Featured Historic Landmarks, Sites & Buildings

Historic Site of the week

Château de Vaux-le-Vicomte

The Château de Vaux-le-Vicomte is a baroque French château built between 1658-1661 for Nicolas Fouquet. It was made for Marquis de Belle Île, Viscount of Melun and Vaux, the superintendent of finances of Louis XIV, the château was an influential work of architecture in mid-17th century Europe. At Vaux-le-Vicomte, the architect Louis Le Vau, the landscape architect André le Nôtre, and the painter-decorator Charles Le Brun worked together on a large-scale project for the first time. Their collaboration marked the beginning of the 'Louis XIV style' combining architecture, interior design and landscape design. The garden's pronounced visual axis is an example of this style.

To secure the necessary grounds for the elaborate plans for Vaux-le-Vicomte’s garden and castle, Fouquet purchased and demolished three villages. The displaced villagers were then employed in the upkeep and maintenance of the gardens. It was said to have employed eighteen thousand workers and cost as much as 16 million livres. The château and its patron became for a short time a focus for fine feasts, literature and arts. The poet La Fontaine and the playwright Molière were among the artists close to Fouquet. At the inauguration of Vaux-le-Vicomte, a Molière play was performed, along with a dinner event organized by François Vatel, and an impressive firework show.

After Fouquet was arrested and imprisoned for life, and his wife exiled, Vaux-le-Vicomte was placed under sequestration. The king seized, confiscated or purchased 120 tapestries, the statues, and all the orange trees from Vaux-le-Vicomte. He then sent the team of artists (Le Vau, Le Nôtre and Le Brun) to design what would be a much larger project than Vaux-le-Vicomte, the palace and gardens of Versailles.
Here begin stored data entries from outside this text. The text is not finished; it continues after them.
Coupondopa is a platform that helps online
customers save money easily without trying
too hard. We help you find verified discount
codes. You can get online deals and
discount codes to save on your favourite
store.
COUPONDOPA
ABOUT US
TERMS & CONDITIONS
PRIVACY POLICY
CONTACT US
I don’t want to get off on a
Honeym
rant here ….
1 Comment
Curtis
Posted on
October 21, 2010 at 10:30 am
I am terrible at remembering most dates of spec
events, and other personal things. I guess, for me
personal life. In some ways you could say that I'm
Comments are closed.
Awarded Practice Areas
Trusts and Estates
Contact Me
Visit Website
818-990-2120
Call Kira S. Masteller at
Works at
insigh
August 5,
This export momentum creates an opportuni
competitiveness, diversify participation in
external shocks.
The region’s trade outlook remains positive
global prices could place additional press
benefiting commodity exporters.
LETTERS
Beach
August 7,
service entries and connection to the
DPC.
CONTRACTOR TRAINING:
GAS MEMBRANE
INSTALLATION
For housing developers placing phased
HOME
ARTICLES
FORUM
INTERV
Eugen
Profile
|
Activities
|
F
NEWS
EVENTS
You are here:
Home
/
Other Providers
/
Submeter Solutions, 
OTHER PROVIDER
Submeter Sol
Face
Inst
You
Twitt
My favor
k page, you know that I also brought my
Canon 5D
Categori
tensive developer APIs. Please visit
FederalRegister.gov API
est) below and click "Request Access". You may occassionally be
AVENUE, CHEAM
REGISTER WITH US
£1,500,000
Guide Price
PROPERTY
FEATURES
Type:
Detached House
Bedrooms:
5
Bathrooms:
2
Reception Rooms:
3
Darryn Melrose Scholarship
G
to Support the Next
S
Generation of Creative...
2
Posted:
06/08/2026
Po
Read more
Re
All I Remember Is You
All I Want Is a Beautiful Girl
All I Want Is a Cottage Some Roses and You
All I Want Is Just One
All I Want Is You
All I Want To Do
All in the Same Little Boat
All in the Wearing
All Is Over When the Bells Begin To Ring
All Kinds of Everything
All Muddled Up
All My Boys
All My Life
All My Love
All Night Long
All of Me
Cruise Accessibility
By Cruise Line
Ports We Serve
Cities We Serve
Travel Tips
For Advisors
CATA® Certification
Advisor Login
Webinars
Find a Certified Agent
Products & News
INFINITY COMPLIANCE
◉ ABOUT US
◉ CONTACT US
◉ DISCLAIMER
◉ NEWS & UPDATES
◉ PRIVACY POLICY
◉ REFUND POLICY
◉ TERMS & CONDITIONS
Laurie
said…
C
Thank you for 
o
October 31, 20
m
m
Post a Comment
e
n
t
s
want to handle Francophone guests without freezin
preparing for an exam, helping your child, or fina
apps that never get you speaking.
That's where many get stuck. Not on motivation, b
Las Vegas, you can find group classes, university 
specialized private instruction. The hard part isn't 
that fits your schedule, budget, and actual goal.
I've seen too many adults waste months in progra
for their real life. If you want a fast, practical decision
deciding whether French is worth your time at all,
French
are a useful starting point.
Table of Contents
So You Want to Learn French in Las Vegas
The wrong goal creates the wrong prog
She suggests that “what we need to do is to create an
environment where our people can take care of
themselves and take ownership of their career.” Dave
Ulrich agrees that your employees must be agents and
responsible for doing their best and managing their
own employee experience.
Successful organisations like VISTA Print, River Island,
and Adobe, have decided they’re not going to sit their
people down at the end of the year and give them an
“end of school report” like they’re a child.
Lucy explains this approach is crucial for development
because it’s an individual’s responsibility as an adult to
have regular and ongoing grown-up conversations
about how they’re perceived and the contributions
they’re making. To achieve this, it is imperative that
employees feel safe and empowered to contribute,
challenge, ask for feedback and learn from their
The Marshal Villars became the new owner without first seeing the chateau. In 1764, the Marshal's son sold the estate to the Duke of Praslin, whose descendants would maintain the property for over a century. It is sometimes mistakenly reported that the château was the scene of a murder in 1847, when duke Charles de Choiseul-Praslin, killed his wife in her bedroom, but this did not happen at Vaux-le-Vicomte but at the Paris residence of the Duke.

In 1875, after thirty years of neglect, the estate was sold to Alfred Sommier in a public auction. The château was empty, some of the outbuildings had fallen into ruin, and the famous gardens were totally overgrown. The huge task of restoration and refurbishment began under the direction of the architect Gabriel-Hippolyte Destailleur, assisted by the landscape architect Elie Lainé. When Sommier died in 1908, the château and the gardens had recovered their original appearance. His son, Edme Sommier, and his daughter-in-law completed the task. Today, his descendants continue to preserve the château, which remains privately owned by Patrice and Cristina de Vogüé, the Count and Countess de Vogüé. It is now administered by their three sons Alexandre, Jean-Charles and Ascanio de Vogüé. Recognized by the state as a monument historique, it is open to the public regularly.

Architecture

The chateau is situated near the northern end of a 1.5-km long north-south axis with the entrance front facing north. Its elevations are perfectly symmetrical to either side of this axis. Somewhat surprisingly the interior plan is also nearly completely symmetrical with few differences between the eastern and western halves. The two rooms in the center, the entrance vestibule to the north and the oval salon to the south, were originally an open-air loggia, dividing the chateau into two distinct sections. The interior decoration of these two rooms was therefore more typical of an outdoor setting. Three sets of three arches, those on the entrance front, three more between the vestibule and the salon, and the three leading from the salon to the garden are all aligned and permitted the arriving visitor to see through to the central axis of the garden even before entering the chateau. The exterior arches could be closed with iron gates, and only later were they filled in with glass doors and the interior arches with mirrored doors. Since the loggia divided the building into two halves, there are two symmetrical staircases on either side of it, rather than a single staircase. The rooms in the eastern half of the house were intended for the use of the king, those in the western were for Fouquet. The provision of a suite of rooms for the king was normal practice in aristocratic houses of the time, since the king travelled frequently.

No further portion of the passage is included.